Not to say I’ve experienced my 10 years of official queerness in some sort of utopia of human rights advancement. As you can learn by reading any contemporary issue of Xtra, the fight for queer rights in this country is far from over. But it’s undeniable that the years that preceded my own experiences contained some of the most influential moments in the narrative I was being asked to depict in my book.
Fortunately for me, a paper time machine of sorts has been provided: the past 40 years of material produced by Pink Triangle Press.
“You should probably just start with The Body Politic,” one of the many lovely volunteers at the Canadian Lesbian and Gay Archives said to me on the first of countless research visits. The Body Politic was the genesis of Pink Triangle Press, and it is also one of the primary sources for my book.
I had come across The Body Politic on a few occasions while I was doing research for this or that queer studies class as an undergrad, but I never fully comprehended its scope. When the first of the seemingly endless boxes of back issues was placed in front of me at the archives, that quickly began to change. Reading through The Body Politicisn’t simply reading through some magazine. It is a historical and cultural experience, a portal into the lives of the women and men who fought to allow me the privilege of writing my book in the first place.
The onset of AIDS in Canada, which reads like a horror story you know the ending to; the massive bathhouse raids in Toronto, Montreal and Edmonton (and almost everywhere else); the raids on The Body Politic office itself after the infamous “Men Loving Boys Loving Men” article, and the subsequent legal battles faced by three Pink Triangle Press directors; the extensive “clean-up” of queer Montreal in anticipation of the 1976 Olympics; the civil rights legal battles surrounding John Damien and Doug Wilson; the dramatic battle Vancouver bookstore Little Sister’s waged against Canada Customs… Pivotal moment after pivotal moment covered with such remarkable passion and detail. And these writers weren’t even getting paid. As a queer Canadian, as a journalist and as someone trying to chronicle history, I was absolutely blown away.

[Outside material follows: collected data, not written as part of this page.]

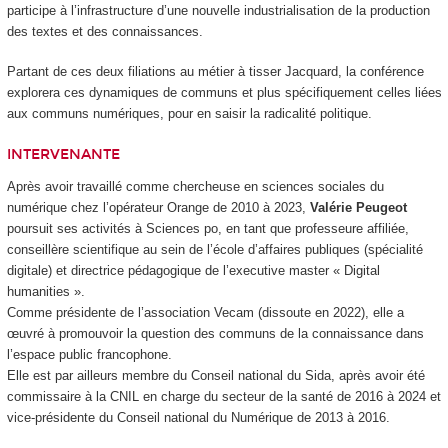
participe à l’infrastructure d’une nouvelle industrialisation de la production
des textes et des connaissances.
Partant de ces deux filiations au métier à tisser Jacquard, la conférence
explorera ces dynamiques de communs et plus spécifiquement celles liées
aux communs numériques, pour en saisir la radicalité politique.
INTERVENANTE
Après avoir travaillé comme chercheuse en sciences sociales du
numérique chez l’opérateur Orange de 2010 à 2023,
Valérie Peugeot
poursuit ses activités à Sciences po, en tant que professeure affiliée,
conseillère scientifique au sein de l’école d’affaires publiques (spécialité
digitale) et directrice pédagogique de l’executive master « Digital
humanities ».
Comme présidente de l’association Vecam (dissoute en 2022), elle a
œuvré à promouvoir la question des communs de la connaissance dans
l’espace public francophone.
Elle est par ailleurs membre du Conseil national du Sida, après avoir été
commissaire à la CNIL en charge du secteur de la santé de 2016 à 2024 et
vice-présidente du Conseil national du Numérique de 2013 à 2016.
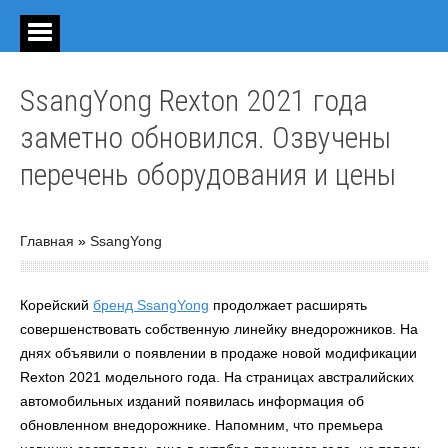
SsangYong Rexton 2021 года
заметно обновился. Озвучены
перечень оборудования и цены
Главная
»
SsangYong
Корейский
бренд SsangYong
продолжает расширять
совершенствовать собственную линейку внедорожников. На
днях объявили о появлении в продаже новой модификации
Rexton 2021 модельного года. На страницах австралийских
автомобильных изданий появилась информация об
обновленном внедорожнике. Напомним, что премьера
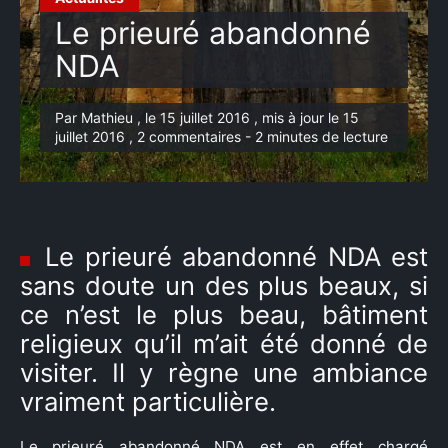
Le prieuré abandonné
NDA
Par Mathieu , le 15 juillet 2016 , mis à jour le 15
juillet 2016 , 2 commentaires - 2 minutes de lecture
Le prieuré abandonné NDA est
sans doute un des plus beaux, si
ce n’est le plus beau, bâtiment
religieux qu’il m’ait été donné de
visiter. Il y règne une ambiance
vraiment particulière.
Le prieuré abandonné NDA est en effet chargé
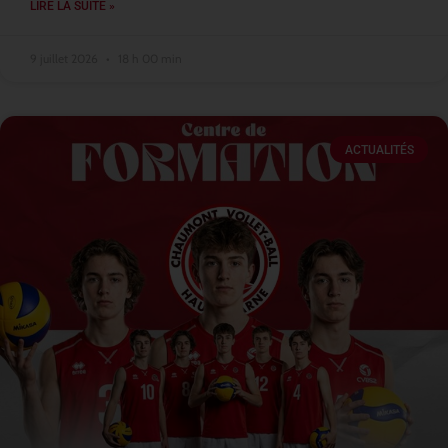
LIRE LA SUITE »
9 juillet 2026
18 h 00 min
ACTUALITÉS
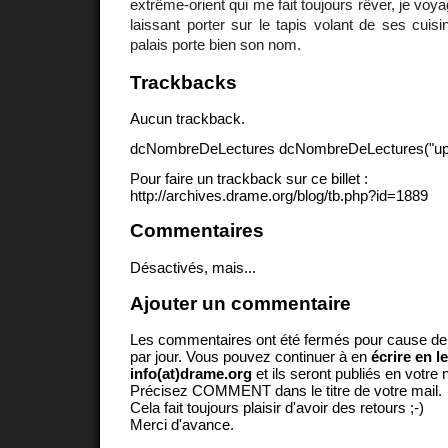
extrême-orient qui me fait toujours rêver, je voy
laissant porter sur le tapis volant de ses cui
palais porte bien son nom.
Trackbacks
Aucun trackback.
dcNombreDeLectures dcNombreDeLectures("upd
Pour faire un trackback sur ce billet :
http://archives.drame.org/blog/tb.php?id=1889
Commentaires
Désactivés, mais...
Ajouter un commentaire
Les commentaires ont été fermés pour cause d
par jour. Vous pouvez continuer à en
écrire en l
info(at)drame.org
et ils seront publiés en votr
Précisez COMMENT dans le titre de votre mail.
Cela fait toujours plaisir d'avoir des retours ;-)
Merci d'avance.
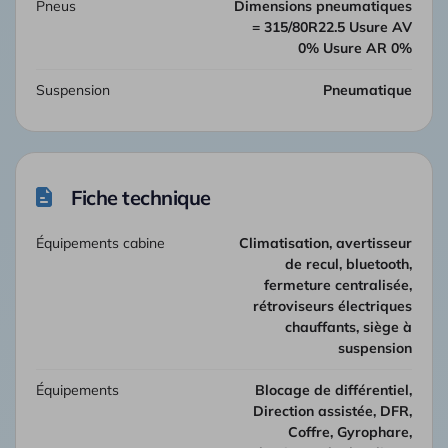
Pneus
Dimensions pneumatiques
= 315/80R22.5 Usure AV
0% Usure AR 0%
Suspension
Pneumatique
Fiche technique
Équipements cabine
climatisation, avertisseur
de recul, bluetooth,
fermeture centralisée,
rétroviseurs électriques
chauffants, siège à
suspension
Équipements
Blocage de différentiel,
Direction assistée, DFR,
Coffre, Gyrophare,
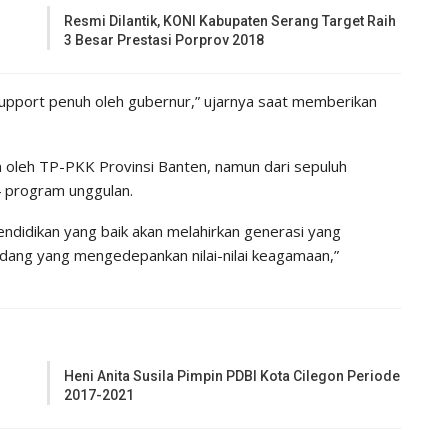
Resmi Dilantik, KONI Kabupaten Serang Target Raih
3 Besar Prestasi Porprov 2018
pport penuh oleh gubernur,” ujarnya saat memberikan
n oleh TP-PKK Provinsi Banten, namun dari sepuluh
 program unggulan.
endidikan yang baik akan melahirkan generasi yang
andang yang mengedepankan nilai-nilai keagamaan,”
Heni Anita Susila Pimpin PDBI Kota Cilegon Periode
2017-2021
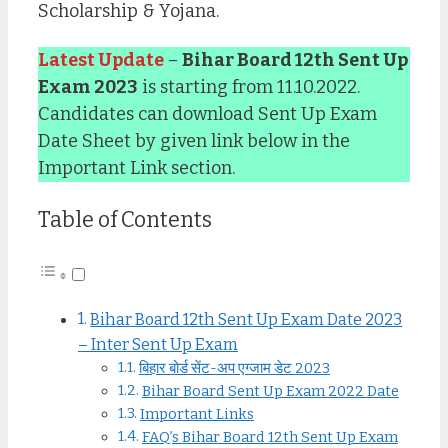
Scholarship & Yojana.
Latest Update
–
Bihar Board 12th Sent Up
Exam 2023
is starting from 11.10.2022.
Candidates can download Sent Up Exam
Date Sheet by given link below in the
Important Link section.
Table of Contents
Bihar Board 12th Sent Up Exam Date 2023
– Inter Sent Up Exam
बिहार बोर्ड सेंट-अप एग्जाम डेट 2023
Bihar Board Sent Up Exam 2022 Date
Important Links
FAQ’s Bihar Board 12th Sent Up Exam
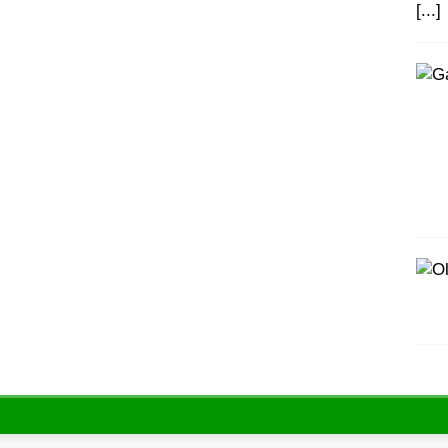
[...]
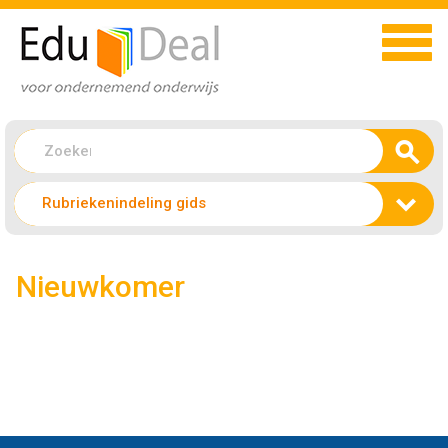
Rubriekenindeling gids
Nieuwkomer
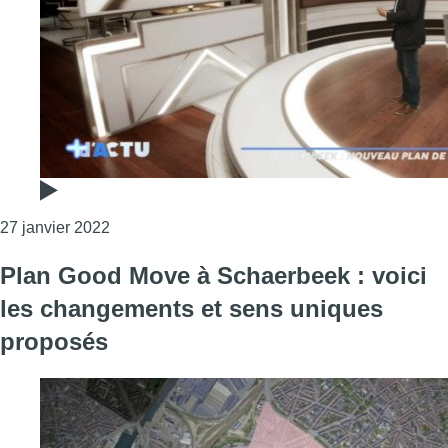
Consulter l'article "Plan Good Move à Schaerbeek
27 janvier 2022
Plan Good Move à Schaerbeek : voici
les changements et sens uniques
proposés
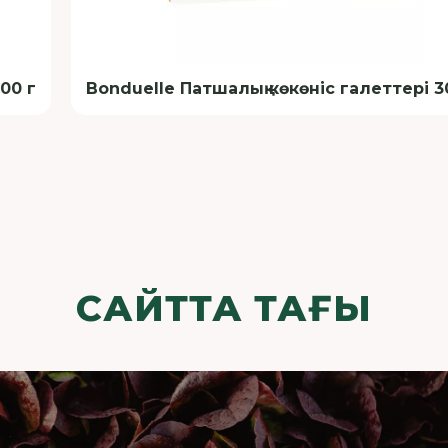
00 г
Bonduelle Патшалық көкөніс галеттері 3
САЙТТА ТАҒЫ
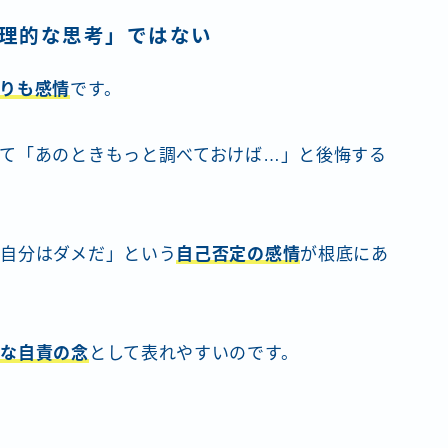
「合理的な思考」ではない
りも感情
です。
て「あのときもっと調べておけば…」と後悔する
自分はダメだ」という
自己否定の感情
が根底にあ
的な自責の念
として表れやすいのです。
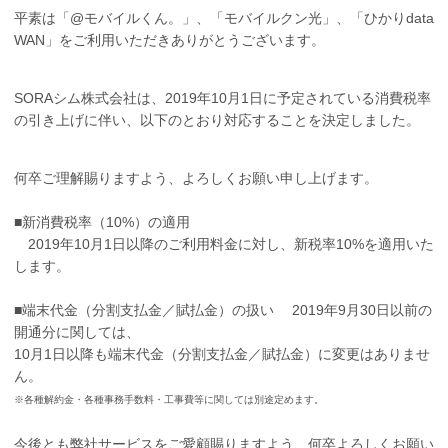
平素は「@モバイルくん。」、「モバイルクン光」、「ひかりdata
WAN」をご利用いただきありがとうございます。
SORAシム株式会社は、2019年10月1日に予定されている消費税率
の引き上げに伴い、以下のとおり対応することを決定しました。
何卒ご理解賜りますよう、よろしくお願い申し上げます。
■新消費税率（10%）の適用
2019年10月1日以降のご利用料金に対し、新税率10%を適用いた
します。
■端末代金（分割支払金／賦払金）の扱い 2019年9月30日以前の
開通分に関しては、
10月1日以降も端末代金（分割支払金／賦払金）に変更はありませ
ん。
※各種解約金・各種事務手数料・工事費等に関しては別途定めます。
今後とも弊社サービスをご愛顧賜りますよう、何卒よろしくお願い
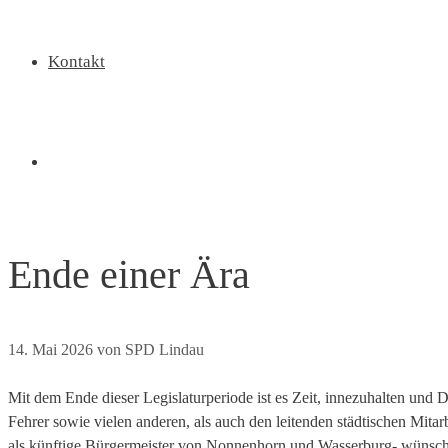
Kontakt
Ende einer Ära
14. Mai 2026
von
SPD Lindau
Mit dem Ende dieser Legislaturperiode ist es Zeit, innezuhalten und
Fehrer sowie vielen anderen, als auch den leitenden städtischen Mita
als künftige Bürgermeister von Nonnenhorn und Wasserburg- wünsch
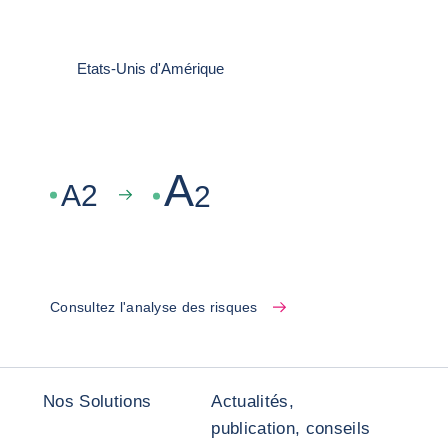
Etats-Unis d'Amérique
A
A
2
2
Consultez l'analyse des risques
Nos Solutions
Actualités,
publication, conseils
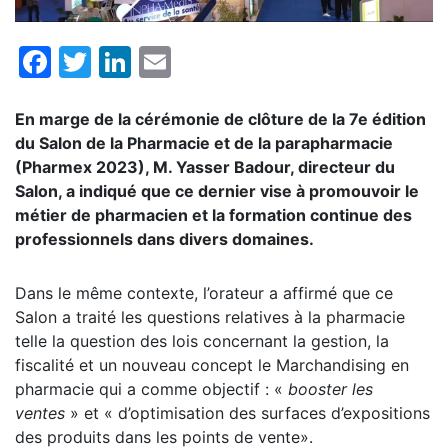
Facebook
Twitter
LinkedIn
Email
En marge de la cérémonie de clôture de la 7e édition
du Salon de la Pharmacie et de la parapharmacie
(Pharmex 2023), M. Yasser Badour, directeur du
Salon, a indiqué que ce dernier vise à promouvoir le
métier de pharmacien et la formation continue des
professionnels dans divers domaines.
Dans le même contexte, l’orateur a affirmé que ce
Salon a traité les questions relatives à la pharmacie
telle la question des lois concernant la gestion, la
fiscalité et un nouveau concept le Marchandising en
pharmacie qui a comme objectif : «
booster les
ventes
» et « d’optimisation des surfaces d’expositions
des produits dans les points de vente».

I ended up photocopying more than 1,000 pages from the magazine, advertisements included (a couple of hilariously dated personal ads still hang on my fridge). And while that allowed me to complete my task, this fact remains: no queer Canadian history lesson can compare to the education of reading everything Pink Triangle Press has offered us. From the 15 years of The Body Politic to the 27 years ofXtra that follow, it should be required reading for every queer person in Canada the second they come out.